30 Years in Tech: My First ‘Data Warehouse’
This year marks three decades as a professional in the field of data & analytics, which seems a valid reason to reflect on all the silliness I’ve seen during these years and whether things have improved since the start of my career (spoiler: not necessarily).

Back in 1991 I was a fourth year information science student with too much time on his hands and eager to do some real work. A bit of extra cash didn’t hurt either, so I signed up at Integrand (student internship mediator) and soon got a call for an interview at an SMB near by. The customer turned out to be an ambitious holding company looking for a better way to consolidate and report their financial information from the different companies, each one with its own finance application. The ‘system’ they had at that time consisted of a bunch of unrelated spreadsheets and sytem export files which were sent in on floppy drives. Then, it took them another week or so of mostly manual work each month to finalize their monthly management reports. In total the process took 2 to 2.5 weeks each month, which was far from ideal. So my assignment was pretty straightforward: figure out how to speed up and improve this process. The goal? Have their numbers ready within one week of monthly closing.
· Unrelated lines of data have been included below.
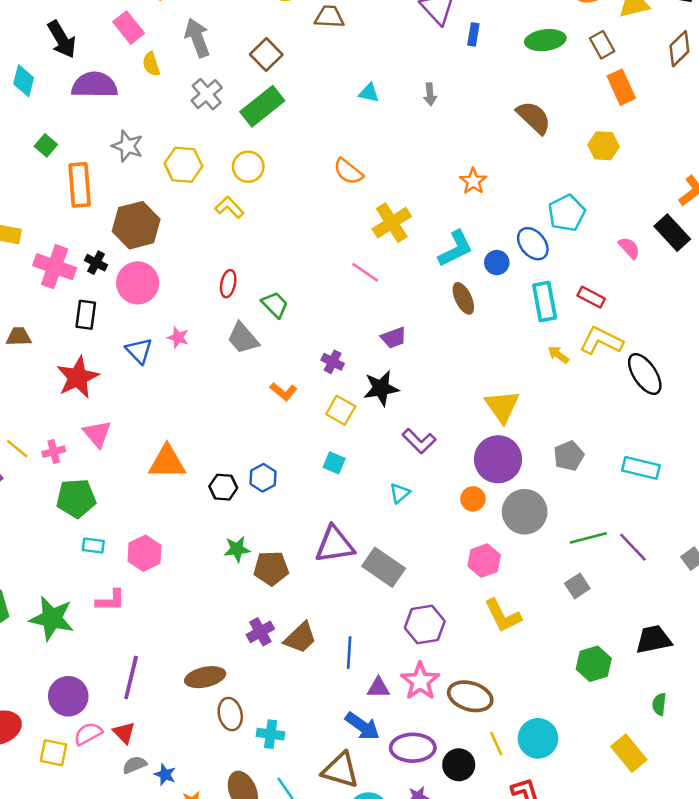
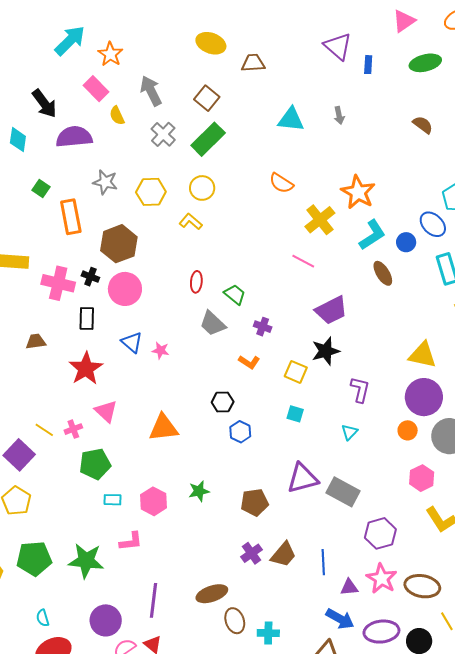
cyan triangle: (369, 93) -> (291, 120), size x1.6
brown semicircle: (534, 117) -> (423, 125), size x0.7
orange star: (473, 181) -> (358, 192), moved, size x1.6
pink star: (178, 337) -> (161, 350), moved
purple trapezoid: (394, 338) -> (331, 310), size x1.6
purple cross: (333, 362) -> (263, 327), moved
yellow triangle: (502, 406) -> (423, 355), turned -36
purple L-shape: (419, 441) -> (360, 390), turned -116
black hexagon: (223, 487) -> (223, 402), moved
green star: (237, 549) -> (199, 491), moved

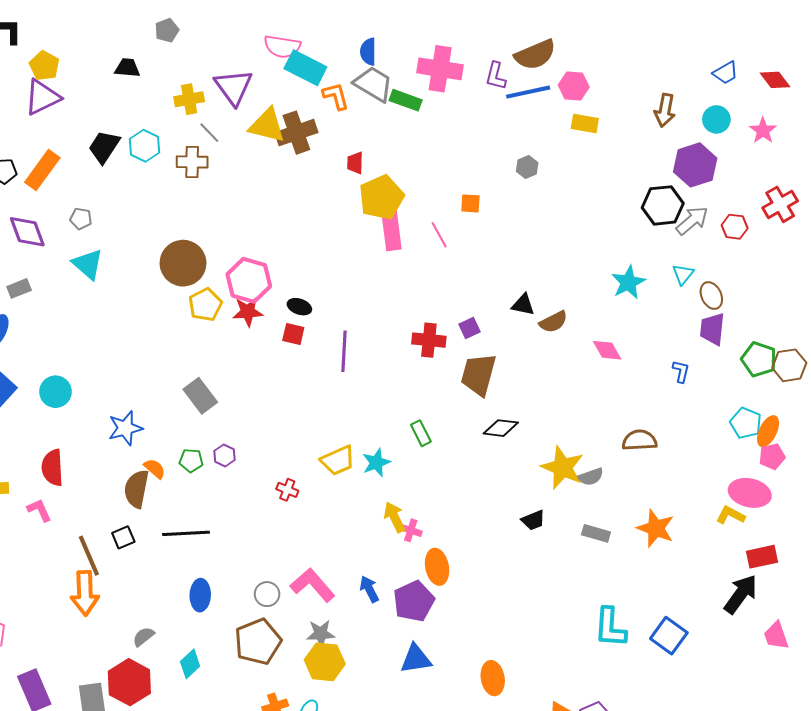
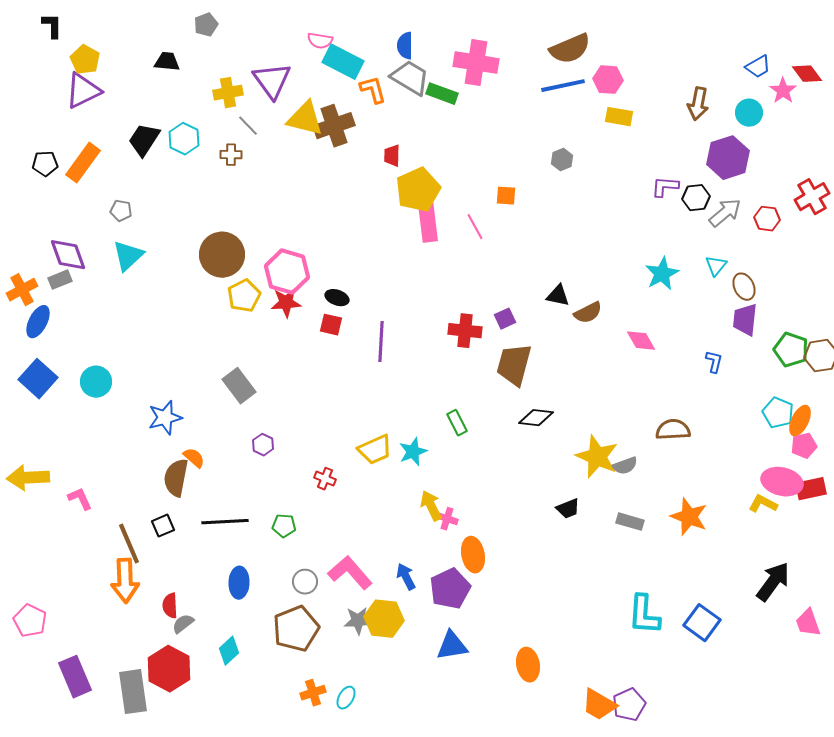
pink semicircle: (282, 47) -> (320, 41), size x0.7
purple L-shape: (496, 76) -> (665, 187), moved, turned 80
pink star: (763, 131) -> (783, 91), moved
brown cross: (192, 162) -> (231, 155), size x0.7
black hexagon: (663, 205) -> (696, 198), size x0.7
purple diamond: (27, 232) -> (68, 255), moved
cyan triangle: (88, 264) -> (128, 256), turned 36
green pentagon: (191, 461) -> (284, 526), moved
red semicircle: (52, 468) -> (170, 606), moved, size x0.7
red rectangle: (762, 557) -> (811, 489), moved
yellow hexagon: (325, 662) -> (384, 619), moved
Did I succeed? Well, let me start with bragging about the end result: I got the whole thing down to within a day (in the rare occasion where everyone was on time delivering their data), but regularly it took about two days. Needless to say they were very happy, and since I love happy customers (I still do btw), I was happy as well.
The project wasn’t without its challenges of course. It was 1991. There was no network between the various offices, so data exchange was very physical: storing data on a floppy drive and send it in, or even: bring it in. All companies had their own finance system, their own KPI’s and different markets in which they operated. And yet they needed insights in how the company as a whole was performing. Fortunately the guy who hired me was an experienced controller with some IT skills, and I had a background in data and IT and had basic finance knowledge. Together we made a pretty good team. Which brings me to the first ‘best practices’ I’d like to share: make sure there’s domain expertise in your team, and (even more important), be aligned with the business and business goals.
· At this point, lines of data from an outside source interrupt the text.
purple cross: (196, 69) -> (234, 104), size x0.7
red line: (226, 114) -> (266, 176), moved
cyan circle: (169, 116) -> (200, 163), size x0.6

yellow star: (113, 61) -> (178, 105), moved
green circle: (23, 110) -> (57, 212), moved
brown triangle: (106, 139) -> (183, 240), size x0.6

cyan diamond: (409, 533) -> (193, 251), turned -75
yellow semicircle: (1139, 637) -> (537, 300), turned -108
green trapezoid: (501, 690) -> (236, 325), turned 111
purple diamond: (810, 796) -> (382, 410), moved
What we ultimately defined was a set of over 60 data points that were common across all companies, and which covered everything required for the reports and KPI’s they needed. To collect this data I developed a data entry application where every company could simply open the current month and start entering the required numbers. For the storage and consolidation of this data I developed a multi dimensional database, which served as the source for the KPI, trend, and detail reports that were also included in the same application. And all of this without any knowledge of data warehousing or business intelligence, terms I learned about only years later. We just figured things out along the way and did what seemed to make sense. Apparently, we seemed to have figured out the right things to make the project a success.
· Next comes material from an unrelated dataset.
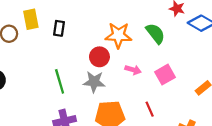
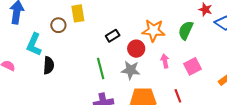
black rectangle: (59, 28) -> (113, 36), moved, turned 48
green semicircle: (155, 33) -> (186, 30), turned -120
pink arrow: (133, 70) -> (165, 61), turned -120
But wait. Multi dimensional database, KPI reporting, in 1991? Yep, all of this was made possible by the latest version of Lotus 1–2–3: 3.1! Version 3 was the first spreadsheet application with multiple worksheets (‘3D spreadsheets’ which was exactly what we needed), and version 3.1 added WYSIWYG capabilities making the whole thing a lot more user friendly. Add in the basic database operations, a powerful macro language and integrated charting/graphing and you had a pretty powerful workbench for the task at hand. The solution and workflow was pretty straightforward: each subsidiary had its own floppy with the data entry application. Every month everyone entered the required numbers and sent in the results, after which the data was imported in the central ‘database’. All that was left then was pushing a button to start the macros that did the rest of the magic.
This brings me to the final ‘best practice’ or insight of this post: technology is a great enabler (and can even be essential), but real success can only be achieved by proper design, process, and business alignment. All of these have very little to do with the latest IT gizmos.